■ About this task:
Pictures stay out; everything else in the listing below is to be restated word for word.

■ Given data:
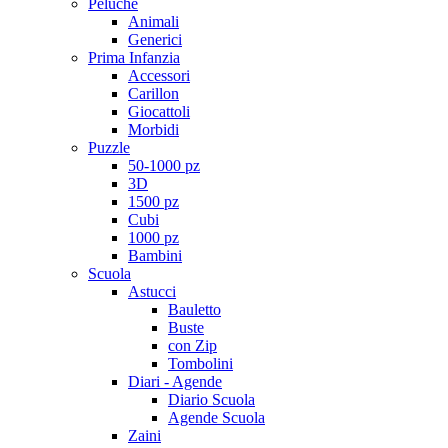
Peluche
Animali
Generici
Prima Infanzia
Accessori
Carillon
Giocattoli
Morbidi
Puzzle
50-1000 pz
3D
1500 pz
Cubi
1000 pz
Bambini
Scuola
Astucci
Bauletto
Buste
con Zip
Tombolini
Diari - Agende
Diario Scuola
Agende Scuola
Zaini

■ Worked solution:
Peluche
Animali
Generici
Prima Infanzia
Accessori
Carillon
Giocattoli
Morbidi
Puzzle
50-1000 pz
3D
1500 pz
Cubi
1000 pz
Bambini
Scuola
Astucci
Bauletto
Buste
con Zip
Tombolini
Diari - Agende
Diario Scuola
Agende Scuola
Zaini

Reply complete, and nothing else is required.